Input for this task:
════════════════
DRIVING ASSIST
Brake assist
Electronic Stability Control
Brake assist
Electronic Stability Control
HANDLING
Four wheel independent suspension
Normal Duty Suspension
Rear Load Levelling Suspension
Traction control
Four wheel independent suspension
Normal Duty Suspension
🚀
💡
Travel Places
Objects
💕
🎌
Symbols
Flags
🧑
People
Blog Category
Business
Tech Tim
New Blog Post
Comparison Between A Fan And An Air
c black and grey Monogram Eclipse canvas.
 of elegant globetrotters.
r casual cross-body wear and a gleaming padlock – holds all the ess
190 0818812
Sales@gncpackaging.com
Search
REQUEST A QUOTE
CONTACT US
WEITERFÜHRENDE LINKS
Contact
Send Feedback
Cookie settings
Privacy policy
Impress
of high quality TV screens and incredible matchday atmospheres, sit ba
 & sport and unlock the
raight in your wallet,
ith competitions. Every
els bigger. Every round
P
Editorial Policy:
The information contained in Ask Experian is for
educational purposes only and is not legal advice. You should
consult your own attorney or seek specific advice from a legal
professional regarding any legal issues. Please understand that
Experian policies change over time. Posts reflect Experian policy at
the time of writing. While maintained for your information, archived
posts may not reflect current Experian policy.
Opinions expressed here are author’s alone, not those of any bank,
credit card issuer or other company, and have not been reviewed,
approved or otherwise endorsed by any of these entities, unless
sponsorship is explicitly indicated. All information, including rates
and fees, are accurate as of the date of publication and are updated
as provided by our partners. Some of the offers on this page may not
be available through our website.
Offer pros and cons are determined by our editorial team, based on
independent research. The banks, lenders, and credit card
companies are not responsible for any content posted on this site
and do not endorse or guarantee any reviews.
════════════════
Take from the material above the lines running from the one with "c black and grey Monogram Eclipse canvas." through the one with "of high quality", and repeat them exactly, with nothing else.

Reply to the task:
c black and grey Monogram Eclipse canvas.
 of elegant globetrotters.
r casual cross-body wear and a gleaming padlock – holds all the ess
190 0818812
Sales@gncpackaging.com
Search
REQUEST A QUOTE
CONTACT US
WEITERFÜHRENDE LINKS
Contact
Send Feedback
Cookie settings
Privacy policy
Impress
of high quality TV screens and incredible matchday atmospheres, sit ba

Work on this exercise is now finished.